Kala Solid body UBass review of the S.U.B and Custom California!

Kala California and Kala SUB side by side!
Kala California and Kala SUB side by side!
Hi!
In this post I will compare the Kala California Custom Flame Maple Top (5-string)
with the Kala S.U.B. Sunburst (4-string)
I have been playing Kala Ubasses since the Summer of 2010.
If you’re interested in how I discovered these instruments please check the very first post on this blog!
On this page you can read about the different UBass models available in 2013.
Let’s get on with the review!
First up…
Kala SUB
Kala SUB
Kala S.U.B. Sunburst (4-string)
Construction and playability
The Kala SUB has a bolt on neck with 22 frets. The scale length is 21″ inches (53,34 cm) (13″ less then a regular 34″ electric bass). Compared to the fretless acoustic/electric model I have played since 2010 there are a few differences in how it feels to play. In my opinion it was easier for me to play the fretless than the fretted. This is almost only because of the scale length. When I first started playing the SUB I tended to fret on the frets. It has however been a lot easier over time. When you fret ‘on-the-fret’ a not so pleasing sound will be heard. There is more ‘looking-at-the-right-hand’ than when I play a regular 34-35″ bass. This is simply because it feels more natural. (I have been playing electric bass for 25+ years). All in all I think it’s definitely nice to play. The only negative thing that I have to mention is that the fretwork is not top notch. There are quite a few frets that need some ‘more love’. But in this price range it’s quite common and the new SUB’s are hopefully even better. The one I’ve been playing was probably made 1-1,5 years ago or more.
Sound
I have played this Ubass almost a year now. It’s been used on different gigs. From cover band type of gigs to a Beatles tribute with a large choir and band in a concert hall.
I think it works really well in these situations. The sound suited these shows perfect and anywhere you would choose a Fender P-bass. A friend told me about a supposedly old Fender P-bass add that said: ”It’s got one sound – the sound you want”🙂 The Kala Solid body’s has a really warm and full sound! This is one key ingredient that it blends so well with other instruments! The pre-amp in the SUB is designed to deliver a quite hot and ‘bassy’ sound hence the name SUB!
Kala California
Kala California
Kala California Custom Flame Maple Top (5-string)
Construction and playability
This is quite new for me. I have only had it for about a month. There are a few differences between these ubasses.

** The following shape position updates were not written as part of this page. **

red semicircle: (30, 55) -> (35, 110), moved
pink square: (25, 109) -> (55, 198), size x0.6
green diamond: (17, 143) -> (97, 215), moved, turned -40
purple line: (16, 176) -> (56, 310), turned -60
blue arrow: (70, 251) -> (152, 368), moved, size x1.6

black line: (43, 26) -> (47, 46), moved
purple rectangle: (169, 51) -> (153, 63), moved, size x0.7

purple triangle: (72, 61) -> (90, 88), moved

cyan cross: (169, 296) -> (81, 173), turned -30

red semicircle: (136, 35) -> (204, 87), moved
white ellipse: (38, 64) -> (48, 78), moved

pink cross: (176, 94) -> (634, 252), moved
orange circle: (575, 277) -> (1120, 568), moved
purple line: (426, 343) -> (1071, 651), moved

  1. The California model is built entierly in the US while the SUB is built in Asia. The final setup and check is made at Kala in California for both models.
  2. Scale length. The California model is 23,5″ while the SUB is 21″ (More about this later!)

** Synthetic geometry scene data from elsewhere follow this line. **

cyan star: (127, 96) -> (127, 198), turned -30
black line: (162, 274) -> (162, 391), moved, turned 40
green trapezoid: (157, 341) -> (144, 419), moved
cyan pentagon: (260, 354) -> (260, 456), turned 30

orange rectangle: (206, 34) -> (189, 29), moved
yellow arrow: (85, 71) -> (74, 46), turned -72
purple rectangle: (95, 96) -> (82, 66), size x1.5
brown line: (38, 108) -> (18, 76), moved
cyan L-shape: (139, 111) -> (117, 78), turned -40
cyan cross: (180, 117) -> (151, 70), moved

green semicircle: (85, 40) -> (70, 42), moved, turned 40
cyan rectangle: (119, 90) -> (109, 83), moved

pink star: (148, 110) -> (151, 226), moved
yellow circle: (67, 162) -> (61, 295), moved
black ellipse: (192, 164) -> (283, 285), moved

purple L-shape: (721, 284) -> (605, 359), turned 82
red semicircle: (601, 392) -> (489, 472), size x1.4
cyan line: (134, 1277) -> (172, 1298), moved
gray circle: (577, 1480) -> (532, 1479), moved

  3. The preamp differs too. California: MiSi 60 seconds recharable system with 2 band (Bass, treble) active EQ SUB: Shadow 2 band (Bass, treble) active EQ. As I wrote earlier the SUB has a ‘hot’ signal with a lot of low end while the California model is voiced a bit ‘cleaner’ with not so much low end output.
Sound
The California model has the same stock strings as the SUB (Pahoehoe black polythene strings). These have some serious bottom end and is of cause one of the key ingrediences to the great sound of the UBasses. There are other strings on the market as well, I have tried the white Aquila Thunderguts on my acostic/electric for quite some time now (Read and listen to a comparison here: post 1 post 2 post 3) and the do feel a bit different to play and soundvise too. What’s best for you is not for me to say I think you have to try the different strings out and see ehat suits your playing style and prefered sound.

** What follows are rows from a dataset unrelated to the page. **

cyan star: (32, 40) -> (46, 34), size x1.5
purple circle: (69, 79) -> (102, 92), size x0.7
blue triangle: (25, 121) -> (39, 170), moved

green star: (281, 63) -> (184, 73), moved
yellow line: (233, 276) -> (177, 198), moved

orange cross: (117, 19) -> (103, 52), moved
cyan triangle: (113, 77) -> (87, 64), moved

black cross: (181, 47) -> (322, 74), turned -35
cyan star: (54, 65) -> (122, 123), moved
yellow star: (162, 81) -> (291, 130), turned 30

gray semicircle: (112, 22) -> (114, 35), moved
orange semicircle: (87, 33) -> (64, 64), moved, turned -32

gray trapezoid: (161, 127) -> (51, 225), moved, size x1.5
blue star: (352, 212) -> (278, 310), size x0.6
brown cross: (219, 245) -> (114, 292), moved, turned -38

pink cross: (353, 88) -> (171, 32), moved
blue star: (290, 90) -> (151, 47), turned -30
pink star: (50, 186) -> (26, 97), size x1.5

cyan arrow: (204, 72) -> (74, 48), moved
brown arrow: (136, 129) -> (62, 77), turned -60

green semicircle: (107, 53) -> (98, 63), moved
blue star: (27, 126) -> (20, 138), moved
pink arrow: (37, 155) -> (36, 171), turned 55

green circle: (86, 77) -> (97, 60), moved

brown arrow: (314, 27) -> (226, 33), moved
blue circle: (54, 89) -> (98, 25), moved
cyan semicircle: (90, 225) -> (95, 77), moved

Ok let’s get back to scale length. Here comes one of the biggest differences between the 4 and 5-strings. Since the Califonia 5-string has a 3 inches longer scale length the spacing of the frets will be greater. Stretch out these 3 inches and you will of cause get a fretboard that is 10,5″ shorter than a regular 34″ electric bass. This makes the transition from the regular electric bass a lot easier. My friend Christian Wikstrom plays bass in a hiphop group where I play drums. He tried the Califonia on a recent gig. I brought it to the rehearsal (on the day of the show) and he just couldn’t put it down. He ended up playing it for the whole set!
He said it was quite easy to get used to the California because of the longer scale (compared to the 21″ acustic/electric he tried out earlier. He wrote this after the gig: – ”It is truly a great bass. I like the longer neck feature that makes is easy to swap from any bass. When I used it at a gig I didn’t have the time to practise first but it felt just great right from the start. And I love the ”sub-dub” sound from those rubber strings!” Well it’s hard to get a better review on a first hand encounter with the California 5! I tend to agree too! I have just done some recordings and I do feel the extra length gives you a slightly more defined tone and the string also feels a bit more ‘solid’ under my fingers.
Enough talking. Let’s here it!
Sound samples
I have recorded some bass lines with the Califonia and SUB. And since I referred to a P-bass earlier I’ve also recorded with my 1978 maple neck Fender Precision. (It has old flat wound stings).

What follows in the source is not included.